(Beginning of Material supplied)
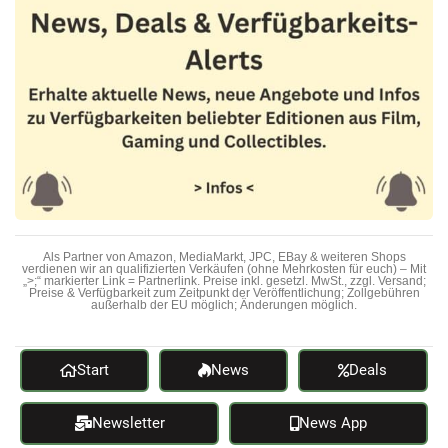
Als Partner von Amazon, MediaMarkt, JPC, EBay & weiteren Shops
verdienen wir an qualifizierten Verkäufen (ohne Mehrkosten für euch) – Mit
„>;“ markierter Link = Partnerlink. Preise inkl. gesetzl. MwSt., zzgl. Versand;
Preise & Verfügbarkeit zum Zeitpunkt der Veröffentlichung; Zollgebühren
außerhalb der EU möglich; Änderungen möglich.
Start
News
Deals
Newsletter
News App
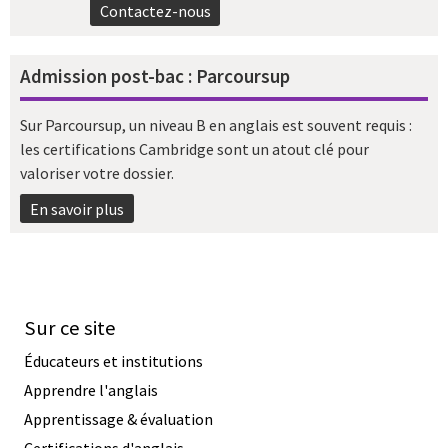
Contactez-nous
Admission post-bac : Parcoursup
Sur Parcoursup, un niveau B en anglais est souvent requis :
les certifications Cambridge sont un atout clé pour
valoriser votre dossier.
En savoir plus
Sur ce site
Éducateurs et institutions
Apprendre l'anglais
Apprentissage & évaluation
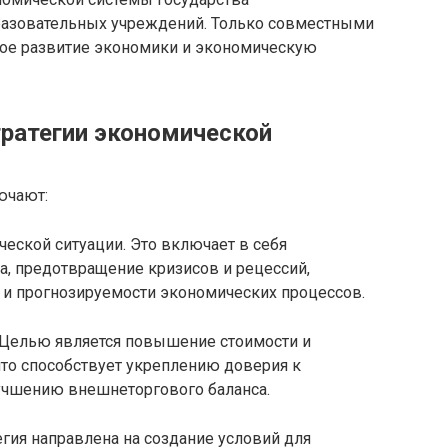
бразовательных учреждений. Только совместными
вое развитие экономики и экономическую
тратегии экономической
ючают:
ческой ситуации. Это включает в себя
а, предотвращение кризисов и рецессий,
 и прогнозируемости экономических процессов.
 Целью является повышение стоимости и
что способствует укреплению доверия к
учшению внешнеторгового баланса.
егия направлена на создание условий для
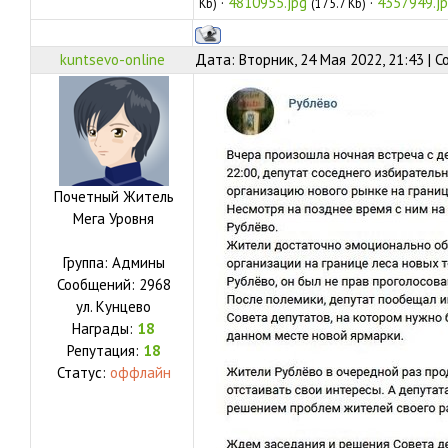
·
4810955.jpg
·
4357949.j
Kb)
(175.7 Kb)
kuntsevo-online
Дата: Вторник, 24 Мая 2022, 21:43 | 
Почетный Житель
Мега Уровня
Группа: Админы
Сообщений:
2968
ул.
Кунцево
Награды:
18
Репутация:
18
Статус:
оффлайн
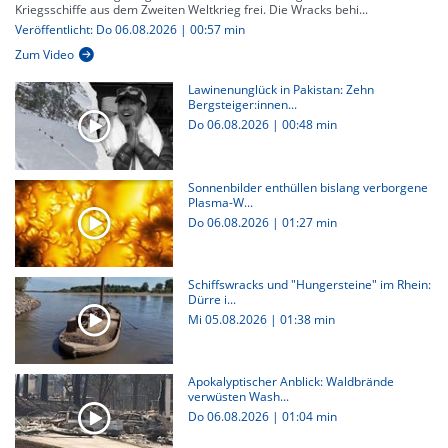
Kriegsschiffe aus dem Zweiten Weltkrieg frei. Die Wracks behi...
Veröffentlicht: Do 06.08.2026 | 00:57 min
Zum Video
Lawinenunglück in Pakistan: Zehn
Bergsteiger:innen...
Do 06.08.2026
|
00:48 min
Sonnenbilder enthüllen bislang verborgene
Plasma-W...
Do 06.08.2026
|
01:27 min
Schiffswracks und "Hungersteine" im Rhein:
Dürre i...
Mi 05.08.2026
|
01:38 min
Apokalyptischer Anblick: Waldbrände
verwüsten Wash...
Do 06.08.2026
|
01:04 min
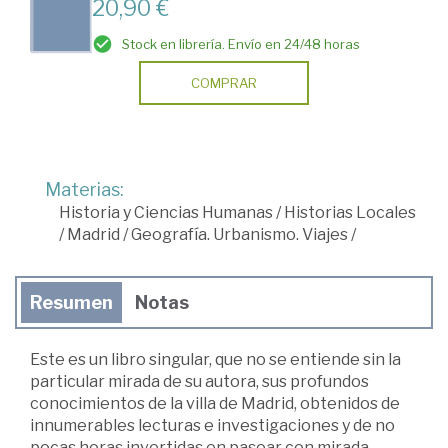
20,90 €
Stock en librería. Envío en 24/48 horas
COMPRAR
Materias:
Historia y Ciencias Humanas
/
Historias Locales
/
Madrid
/
Geografía. Urbanismo. Viajes
/
Resumen
Notas
Este es un libro singular, que no se entiende sin la
particular mirada de su autora, sus profundos
conocimientos de la villa de Madrid, obtenidos de
innumerables lecturas e investigaciones y de no
pocas horas invertidas en pasear con mirada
(End of Material supplied)
• **Task**
Each record must be quoted in full and exactly. Do not include the pictures.

• **Result**
Als Partner von Amazon, MediaMarkt, JPC, EBay & weiteren Shops
verdienen wir an qualifizierten Verkäufen (ohne Mehrkosten für euch) – Mit
„>;“ markierter Link = Partnerlink. Preise inkl. gesetzl. MwSt., zzgl. Versand;
Preise & Verfügbarkeit zum Zeitpunkt der Veröffentlichung; Zollgebühren
außerhalb der EU möglich; Änderungen möglich.
Start
News
Deals
Newsletter
News App
Contactez-nous
Admission post-bac : Parcoursup
Sur Parcoursup, un niveau B en anglais est souvent requis :
les certifications Cambridge sont un atout clé pour
valoriser votre dossier.
En savoir plus
Sur ce site
Éducateurs et institutions
Apprendre l'anglais
Apprentissage & évaluation
бразовательных учреждений. Только совместными
вое развитие экономики и экономическую
тратегии экономической
ючают:
ческой ситуации. Это включает в себя
а, предотвращение кризисов и рецессий,
 и прогнозируемости экономических процессов.
 Целью является повышение стоимости и
что способствует укреплению доверия к
учшению внешнеторгового баланса.
егия направлена на создание условий для
·
4810955.jpg
·
4357949.j
Kb)
(175.7 Kb)
kuntsevo-online
Дата: Вторник, 24 Мая 2022, 21:43 | 
Почетный Житель
Мега Уровня
Группа: Админы
Сообщений:
2968
ул.
Кунцево
Награды:
18
Репутация:
18
Статус:
оффлайн
Kriegsschiffe aus dem Zweiten Weltkrieg frei. Die Wracks behi...
Veröffentlicht: Do 06.08.2026 | 00:57 min
Zum Video
Lawinenunglück in Pakistan: Zehn
Bergsteiger:innen...
Do 06.08.2026
|
00:48 min
Sonnenbilder enthüllen bislang verborgene
Plasma-W...
Do 06.08.2026
|
01:27 min
Schiffswracks und "Hungersteine" im Rhein:
Dürre i...
Mi 05.08.2026
|
01:38 min
Apokalyptischer Anblick: Waldbrände
verwüsten Wash...
Do 06.08.2026
|
01:04 min
20,90 €
Stock en librería. Envío en 24/48 horas
COMPRAR
Materias:
Historia y Ciencias Humanas
/
Historias Locales
/
Madrid
/
Geografía. Urbanismo. Viajes
/
Resumen
Notas
Este es un libro singular, que no se entiende sin la
particular mirada de su autora, sus profundos
conocimientos de la villa de Madrid, obtenidos de
innumerables lecturas e investigaciones y de no
pocas horas invertidas en pasear con mirada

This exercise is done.